To test if it was possible to restore the BBB’s ability to protect the brain against harmful blood-borne molecules, they administered AAVs in aged mice to restore levels of B3GNT3 and C1GALT1.
Assessing cognitive function, they found that aged mice treated with B3GNT3 via an AAV displayed improvements in spatial working memory in a maze test and hippocampal-dependent learning and memory in a fear conditioning test. Aged mice treated with C1GALT1 did not improve in the maze test, and no significant difference was observed in cued freezing in the fear conditioning among the three aged groups.

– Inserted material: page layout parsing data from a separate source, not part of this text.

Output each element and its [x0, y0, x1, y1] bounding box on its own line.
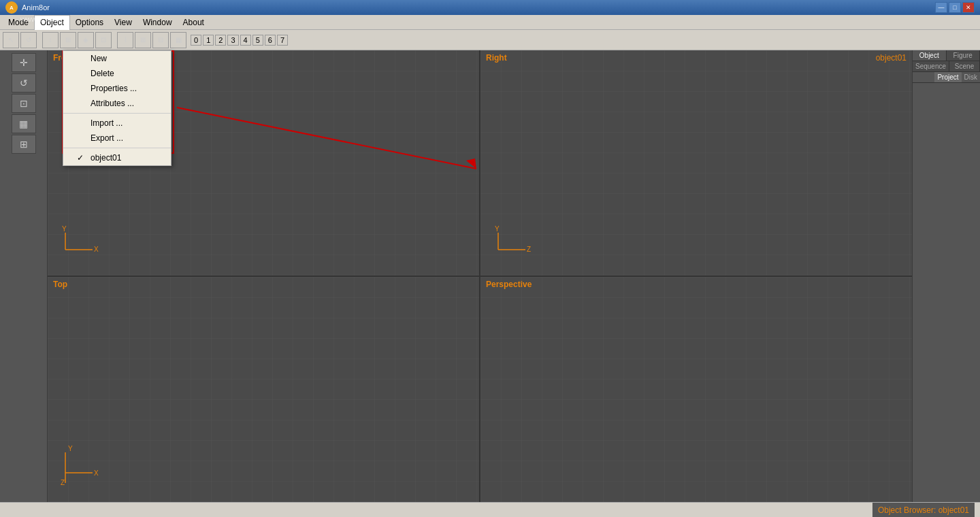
toolbar-num-5[interactable]: 5 [252, 35, 263, 46]
svg-text:Y: Y [62, 226, 67, 233]
sidebar-select-btn[interactable]: ▦ [12, 114, 36, 133]
menu-item-new[interactable]: New [63, 51, 171, 66]
tab-sequence[interactable]: Sequence [913, 61, 949, 71]
toolbar-num-1[interactable]: 1 [203, 35, 214, 46]
viewport-right[interactable]: Right object01 Y Z [480, 50, 912, 276]
menu-object[interactable]: Object [34, 15, 70, 30]
grid-perspective [480, 277, 912, 502]
object-browser-status: Object Browser: object01 [872, 503, 975, 518]
new-label: New [91, 54, 107, 63]
menu-item-attributes[interactable]: Attributes ... [63, 96, 171, 111]
toolbar-btn-5[interactable]: ◈ [78, 32, 94, 48]
svg-text:Z: Z [61, 479, 65, 486]
tab-project[interactable]: Project [934, 72, 961, 82]
toolbar-num-2[interactable]: 2 [215, 35, 226, 46]
title-bar: A Anim8or — □ ✕ [0, 0, 980, 15]
menu-separator-2 [63, 148, 171, 148]
menu-item-delete[interactable]: Delete [63, 66, 171, 81]
axis-top-svg: Y X Z [59, 446, 106, 486]
toolbar-btn-8[interactable]: ⊞ [135, 32, 151, 48]
toolbar-btn-10[interactable]: ▦ [170, 32, 186, 48]
tab-figure[interactable]: Figure [947, 50, 981, 61]
menu-bar: Mode Object Options View Window About [0, 15, 980, 30]
right-panel: Object Figure Sequence Scene Project Dis… [912, 50, 980, 502]
attrs-label: Attributes ... [91, 99, 134, 108]
viewport-perspective[interactable]: Perspective [480, 277, 912, 502]
delete-label: Delete [91, 69, 114, 78]
minimize-button[interactable]: — [935, 2, 947, 13]
axis-front-svg: Y X [59, 226, 99, 260]
window-controls[interactable]: — □ ✕ [935, 2, 975, 13]
tab-disk[interactable]: Disk [962, 72, 980, 82]
menu-item-properties[interactable]: Properties ... [63, 81, 171, 96]
object-dropdown-menu: New Delete Properties ... Attributes ...… [63, 50, 172, 166]
viewport-top[interactable]: Top Y X Z [48, 277, 479, 502]
left-sidebar: ✛ ↺ ⊡ ▦ ⊞ [0, 50, 48, 502]
svg-text:Y: Y [495, 226, 500, 233]
axis-top: Y X Z [59, 446, 106, 488]
svg-text:Y: Y [68, 446, 73, 452]
toolbar-btn-4[interactable]: ⊞ [60, 32, 76, 48]
axis-right-svg: Y Z [491, 226, 532, 260]
right-tabs: Object Figure [913, 50, 980, 61]
grid-right [480, 50, 912, 276]
viewport-area: Front Y X Right [48, 50, 912, 502]
sidebar-scale-btn[interactable]: ⊡ [12, 94, 36, 113]
viewport-right-obj: object01 [876, 53, 906, 63]
grid-top [48, 277, 479, 502]
axis-right: Y Z [491, 226, 532, 262]
export-label: Export ... [91, 133, 123, 143]
toolbar-num-7[interactable]: 7 [277, 35, 288, 46]
toolbar-btn-1[interactable]: ↖ [3, 32, 19, 48]
sidebar-rotate-btn[interactable]: ↺ [12, 73, 36, 93]
svg-text:X: X [94, 469, 99, 477]
sidebar-extra-btn[interactable]: ⊞ [12, 135, 36, 154]
viewport-perspective-label: Perspective [486, 280, 532, 289]
menu-about[interactable]: About [178, 15, 210, 30]
toolbar: ↖ ↺ ↕ ⊞ ◈ ⊡ ⌇ ⊞ ⊟ ▦ 0 1 2 3 4 5 6 7 [0, 30, 980, 50]
app-title: Anim8or [22, 3, 935, 12]
sidebar-move-btn[interactable]: ✛ [12, 53, 36, 72]
menu-options[interactable]: Options [70, 15, 109, 30]
menu-item-object01[interactable]: ✓ object01 [63, 150, 171, 165]
toolbar-num-0[interactable]: 0 [191, 35, 201, 46]
object01-label: object01 [91, 153, 121, 163]
menu-item-import[interactable]: Import ... [63, 116, 171, 131]
menu-view[interactable]: View [109, 15, 137, 30]
close-button[interactable]: ✕ [962, 2, 975, 13]
menu-window[interactable]: Window [137, 15, 178, 30]
svg-text:X: X [94, 246, 99, 253]
viewport-top-label: Top [53, 280, 67, 289]
svg-text:Z: Z [527, 246, 531, 253]
axis-front: Y X [59, 226, 99, 262]
toolbar-num-3[interactable]: 3 [227, 35, 238, 46]
toolbar-btn-3[interactable]: ↕ [42, 32, 59, 48]
toolbar-num-6[interactable]: 6 [265, 35, 276, 46]
tab-scene[interactable]: Scene [949, 61, 980, 71]
viewport-right-label: Right [486, 53, 507, 63]
toolbar-btn-6[interactable]: ⊡ [95, 32, 112, 48]
maximize-button[interactable]: □ [949, 2, 961, 13]
menu-item-export[interactable]: Export ... [63, 131, 171, 146]
toolbar-btn-7[interactable]: ⌇ [117, 32, 133, 48]
toolbar-num-4[interactable]: 4 [240, 35, 251, 46]
toolbar-num-group: 0 1 2 3 4 5 6 7 [191, 35, 288, 46]
toolbar-btn-2[interactable]: ↺ [20, 32, 37, 48]
menu-mode[interactable]: Mode [3, 15, 34, 30]
menu-separator-1 [63, 113, 171, 114]
import-label: Import ... [91, 118, 122, 128]
svg-rect-17 [480, 277, 912, 502]
app-logo: A [5, 1, 18, 14]
object01-check: ✓ [77, 153, 86, 163]
tab-object[interactable]: Object [913, 50, 947, 61]
props-label: Properties ... [91, 84, 137, 93]
svg-rect-10 [48, 277, 479, 502]
svg-rect-5 [480, 50, 912, 276]
status-bar: Object Browser: object01 [0, 502, 980, 517]
toolbar-btn-9[interactable]: ⊟ [152, 32, 169, 48]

Although the study shows that increasing C1GALT1 and B3GNT3 reduces BBB permeability and improves brain health, the precise mechanisms that underlie these beneficial effects remain unclear. The researchers believe that by limiting the nonspecific uptake of blood-derived molecules, the brain can be protected. But C1GALT1 and B3GNT3 are also likely to influence a wide range of proteins and glycan structures and in order to further understand brain ageing and rejuvenation it is therefore crucial to understand the molecular pathways affected by them.
The authors concluded: “Cumulatively, our findings provide a detailed compositional and structural mapping of the ageing brain endothelial glycocalyx layer and reveal important consequences of ageing- and disease-associated glycocalyx dysregulation on BBB integrity and brain health.”